Не знаю, каково было мнение Софии об этом предмете, сам же я в сущности был рад избавиться от такого опасного гостя. Я ощущал некоторое угрызение совести по поводу нарушения нами правил гостеприимства, но поспешил усыпить этого внутреннего соглядатая двумя-тремя доводами, клонившимися к тому, чтобы примирить меня с самим собою. Уколы совести, вследствие совершения дурного поступка, мучат нас недолго: совесть порядочная трусиха; и когда она не настолько сильна, чтобы уберечь нас от греха, она редко бывает настолько справедлива, чтобы обличить нас, как следует.
XIV
Новые разочарования, или доказательство, что мнимые бедствия могут порождать истинное благо.
Отъезд моих дочерей в Лондон был окончательно решен. Мистер Торнчиль благосклонно обещал нам самолично наблюдать в городе за их поведением, и от времени до времени письменно извещать нас о том. Признано было совершенно необходимым снарядить их в столицу сообразно тем великим надеждам, которые мы возлагали на эту поездку, а на это нужны были деньги. Поэтому на общем семейном совете поставлен был вопрос о наилучшем способе добыть потребную сумму, иными словами мы стали обсуждать, что бы такое можно было продать с наименьшим неудобством для семьи. Решение последовало скоро: мы рассудили, что оставшаяся лошадь не может пахать в одиночку и потому для плуга не нужна, а ездить на ней и подавно неудобно, потому что она крива на один глаз; поэтому решили продать и ее на соседнем базаре, а во избежание обмана я взял это дело на себя. Не взирая на то, что это был едва ли не первый мой опыт на поприще торговли, я вообразил, что отлично справлюсь со своею задачей. Наша уверенность в собственной мудрости измеряется обыкновенно степенью доверия к ней окружающих; а так как я вращался почти исключительно в кругу своего семейства, то и возымел довольно высокое мнение о своем благоразумии и осмотрительности.
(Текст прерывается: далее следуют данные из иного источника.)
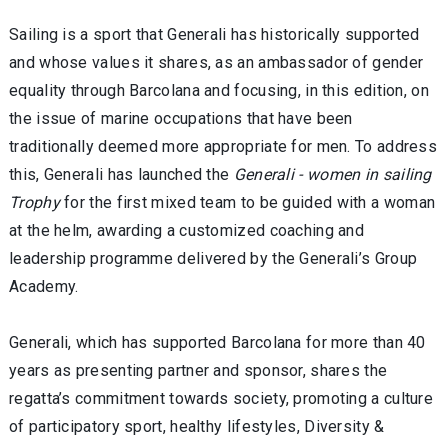
Sailing is a sport that Generali has historically supported
and whose values it shares, as an ambassador of gender
equality through Barcolana and focusing, in this edition, on
the issue of marine occupations that have been
traditionally deemed more appropriate for men. To address
this, Generali has launched the
Generali - women in sailing
Trophy
for the first mixed team to be guided with a woman
at the helm, awarding a customized coaching and
leadership programme delivered by the Generali’s Group
Academy.
Generali, which has supported Barcolana for more than 40
years as presenting partner and sponsor, shares the
regatta’s commitment towards society, promoting a culture
of participatory sport, healthy lifestyles, Diversity &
Однако, поутру, когда я уже отошел от дому на несколько шагов, жена вернула меня обратно и шепотом рекомендовала мне «смотреть в оба».
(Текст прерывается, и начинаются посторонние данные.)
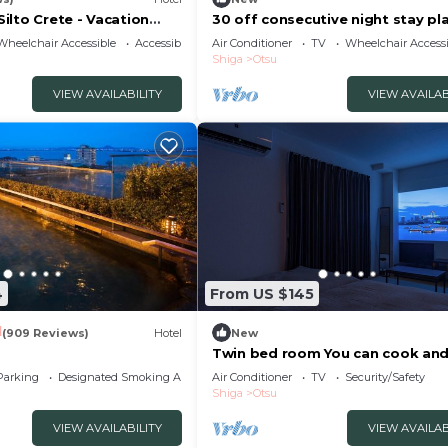
ilto Crete - Vacation
30 off consecutive night stay pl
Cooking and/Otsu Shiga
Wheelchair Accessible
Accessibility
Air Conditioner
TV
Wheelchair Accessi
Shiga
Otsu
VIEW AVAILABILITY
VIEW AVAILAB
4
From US $145
1
(909 Reviews)
Hotel
New
Twin bed room You can cook an
laundry An /Otsu Shiga
Parking
Designated Smoking Area
Air Conditioner
TV
Security/Safety
Shiga
Otsu
VIEW AVAILABILITY
VIEW AVAILAB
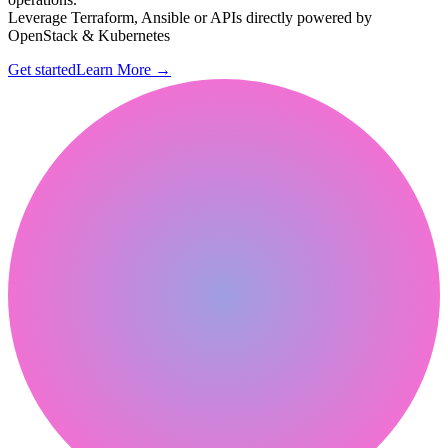
Leverage Terraform, Ansible or APIs directly powered by
OpenStack & Kubernetes
Get started
Learn More
→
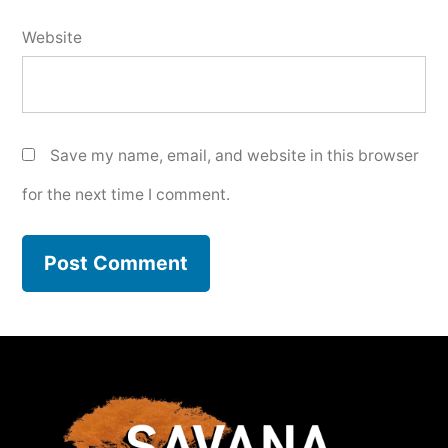
Website
Save my name, email, and website in this browser
for the next time I comment.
Приехав на базар, я, как водится, заставил лошадь проделать всякие аллюры, но покупатели довольно долго не являлись. Наконец, подошел один маклак, осмотрел ее со всех сторон, увидел, что лошадь крива на один глаз и, махнув рукою, ушел прочь. Потом пришел другой, опять осмотрел, нашел на коленке желвак и объявил, что такую ему и даром не нужно. Третий увидел, что у ней копыто треснуло, и не хотел даже торговаться; четвертый по глазам угадал, что у ней глисты; пятый подивился, для чего я вывел на рынок слепую клячу со всякими пороками, годную только на корм собакам. Наслышавшись таких отзывов, я и сам начинал от души презирать бедную скотину и даже совестился, когда подходил покупатель; хоть и не всему я доверял, что о ней говорили, однако многочисленность однородных показаний заставила меня склоняться в пользу их справедливости; того же мнения придерживается и святой Григорий в своем рассуждении «о добрых делах».
В этом неприятном положении застал меня старый знакомый, такой же пастор, как и я; он также приехал на базар по своим делам и, пожав мою руку, предложил мне зайти в харчевню выпить чего-нибудь. Я охотно согласился. Когда мы пришли в харчевню, нас провели в заднюю коморку, где никого не было, кроме старика почтенной наружности, пристально читавшего толстую книгу. Я не видывал лица, которое поправилось бы мне более: оно было обрамлено густыми серебристыми кудрями, цвет кожи изобличал здоровье, а физиономия дышала благодушием. Его присутствие нисколько не помешало нашей беседе. Мы с товарищем рассуждали обо всех превратностях своих судеб: коснулись и распри моей с Уистоном, и последней брошюры, и ответа на все, и тех строгостей, каким я подвергался. Но вскоре ваше внимание было отвлечено появлением молодого человека, который, почтительно подойдя к неизвестному старику, начал о чем-то тихо ему рассказывать.
– Напрасно вы извиняетесь, дитя мое, – сказал ему старик: – подавать помощь ближним – первейший долг наш; вот возьмите. Сожалею, что не могу дать вам больше, тут всего пять фунтов, но и то деньги; авось они вам помогут выпутаться из беды.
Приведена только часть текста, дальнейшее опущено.